Dataset entries ::
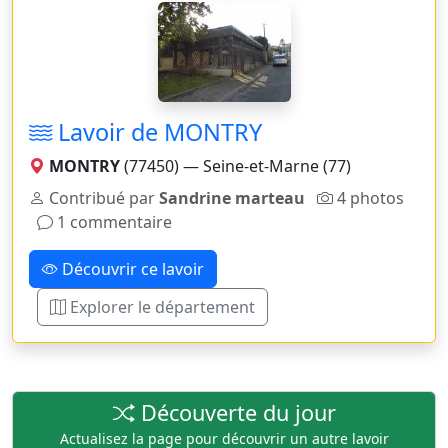
Lavoir de MONTRY
MONTRY
(77450) — Seine-et-Marne (77)
Contribué par
Sandrine marteau
4 photos
1 commentaire
Découvrir ce lavoir
Explorer le département
Découverte du jour
Actualisez la page pour découvrir un autre lavoir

Your goal ::
Please reprint the whole listing exactly and omit its pictures.

Expected answer ::
Lavoir de MONTRY
MONTRY
(77450) — Seine-et-Marne (77)
Contribué par
Sandrine marteau
4 photos
1 commentaire
Découvrir ce lavoir
Explorer le département
Découverte du jour
Actualisez la page pour découvrir un autre lavoir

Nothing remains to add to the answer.